# Exercise aim
Entries follow. Return each line that contains the word "este".

Saved entries:
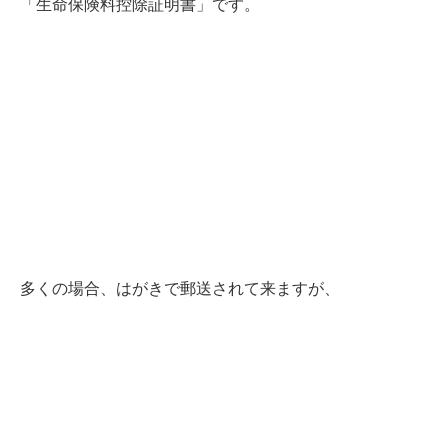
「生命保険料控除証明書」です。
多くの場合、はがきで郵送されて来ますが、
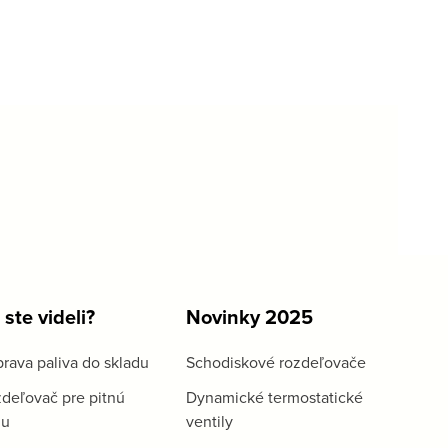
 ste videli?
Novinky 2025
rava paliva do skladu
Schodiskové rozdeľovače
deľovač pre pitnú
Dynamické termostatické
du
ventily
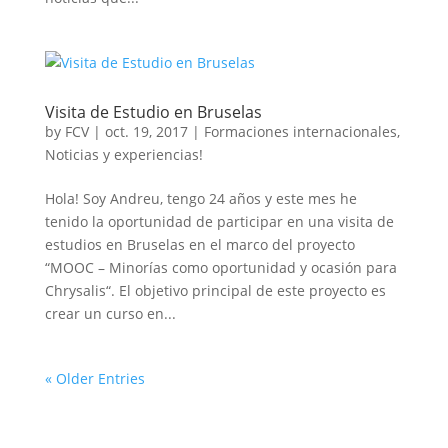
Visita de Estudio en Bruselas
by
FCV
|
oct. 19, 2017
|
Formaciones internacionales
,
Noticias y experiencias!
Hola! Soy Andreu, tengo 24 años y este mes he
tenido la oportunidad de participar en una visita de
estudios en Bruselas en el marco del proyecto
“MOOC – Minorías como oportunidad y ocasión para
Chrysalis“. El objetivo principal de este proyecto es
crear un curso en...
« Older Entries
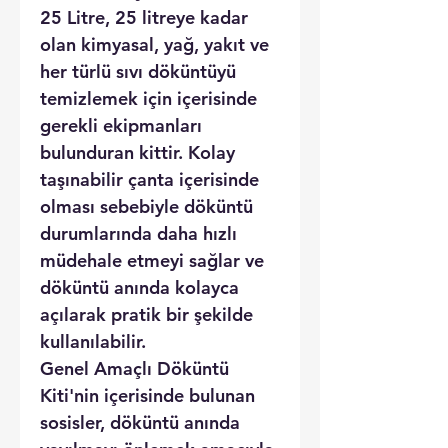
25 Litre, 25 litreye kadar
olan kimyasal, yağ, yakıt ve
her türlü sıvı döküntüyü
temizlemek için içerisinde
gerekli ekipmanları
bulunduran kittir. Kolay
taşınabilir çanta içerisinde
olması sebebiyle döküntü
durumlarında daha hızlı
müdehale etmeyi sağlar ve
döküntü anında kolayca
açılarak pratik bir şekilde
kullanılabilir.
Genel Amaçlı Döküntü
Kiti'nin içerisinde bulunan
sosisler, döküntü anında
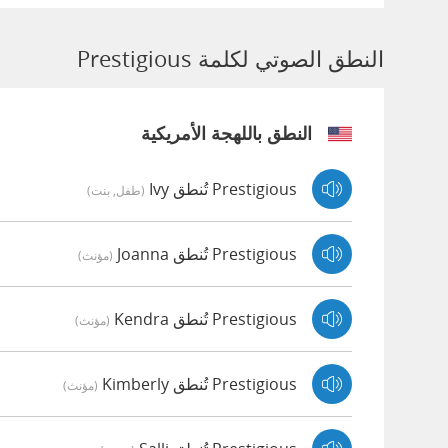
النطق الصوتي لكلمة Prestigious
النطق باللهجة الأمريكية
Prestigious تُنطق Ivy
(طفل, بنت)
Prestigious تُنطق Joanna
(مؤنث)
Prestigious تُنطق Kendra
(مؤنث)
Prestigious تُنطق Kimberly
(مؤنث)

# Solution for this exercise
Hola! Soy Andreu, tengo 24 años y este mes he
Chrysalis“. El objetivo principal de este proyecto es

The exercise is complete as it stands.